Other Important Details:
In writing this book, I drew heavily on my research for Katyn: Stalin’s Massacre and the Triumph of Truth. The massacre claimed the lives of a large segment of the Polish intelligentsia. The Poles have gone to great lengths to bring the facts of that tragedy to the West’s attention. That tragedy and its aftermath have posed in the postwar era a major barrier to the normalization of Soviet-Polish relations. The tragedy foretells much about Russian crimes in Ukraine. In 2008, the President of Poland awarded me the Commander’s Cross, one of the country’s highest honors, for my work on the Katyn subject.
I am confident that this novel gives meaning, context, and drama to events and lives that should never be forgotten—by the Poles, by their World War II allies, and, most of all, by the Russians who, 83 years after the Katyn crime was committed, continue to live in a barbaric authoritarian state.
Cold Earth
Synopsis
My historical novel Cold Earth is based on a true but little-known story of a secret mission of the Polish Underground in 1944 to forestall a Russian takeover of Poland.

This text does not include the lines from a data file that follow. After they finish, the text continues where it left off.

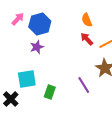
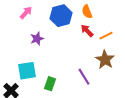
pink arrow: (18, 19) -> (26, 13), moved
blue hexagon: (40, 24) -> (61, 16), moved

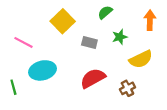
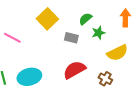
green semicircle: (105, 12) -> (85, 19), moved
cyan ellipse: (42, 70) -> (29, 77), moved
brown cross: (127, 88) -> (105, 79), turned -32

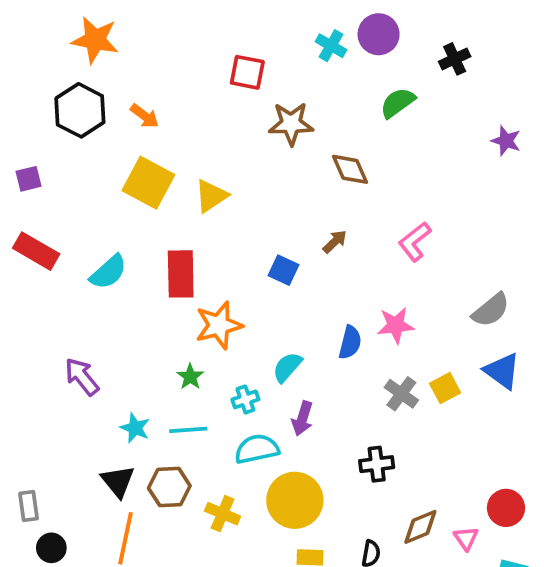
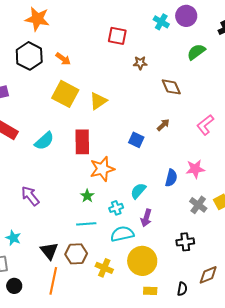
brown star: (291, 124) -> (140, 63), size x0.6
cyan star: (135, 428) -> (13, 238), moved

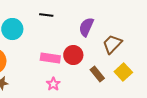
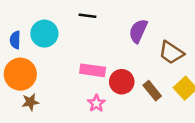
brown trapezoid: (112, 44) -> (171, 53), turned -100
red circle: (73, 55) -> (122, 82), moved

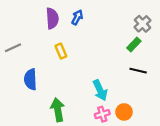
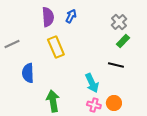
gray cross: (143, 24) -> (119, 22), moved
yellow rectangle: (61, 51) -> (56, 47), size x1.5
black line: (138, 71) -> (116, 65), moved
pink cross: (102, 114) -> (94, 105), turned 32

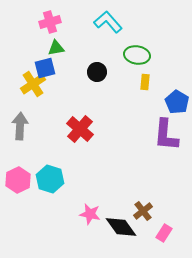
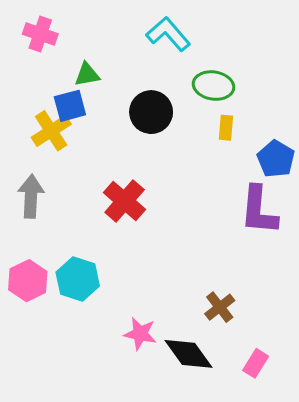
pink cross: (50, 22) -> (40, 34), moved, turned 35
black circle: (97, 72) -> (151, 112), size x1.4
brown cross: (143, 211) -> (220, 307), moved

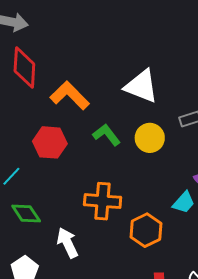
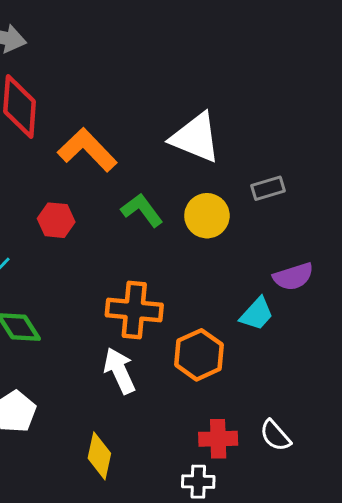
red hexagon: (50, 142) -> (56, 220), size x0.7
white arrow: (67, 243) -> (119, 371), moved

The story is especially relevant today because it foretells much about Russian perfidy and cruelty in the current invasion of Ukraine. In my narrative, which is mostly set in Nazi-occupied Poland, a love affair unfolds between the underground’s mission leader and its radio operator under near-constant threats from SMERSH, the counterintelligence arm of the Red Army.
The mission leader, Wit (VEET, diminutive for Witold), is a forensic archaeologist who escaped to London in 1939 after a joint Nazi-Soviet invasion overran Poland. In London, he is about to complete an official inquiry into a mysterious plane crash that in 1943 took the life of the iconic President of the Polish government-in-exile, Wladyslaw Sikorski. Despite Wit’s heated objections, the government orders him back to Poland, where his technical expertise is needed to verify German claims that the Soviets murdered thousands of Polish officers early in 1940, in what would be later known the Katyn Forest Massacre. At this point in 1944, the Third Reich and the Soviet Union have turned on each other in a titanic struggle in which Nazi hopes for victory are growing dimmer by the day. That conflict has left the Poles trapped in a “Forgotten War” in which their western allies have abandoned them.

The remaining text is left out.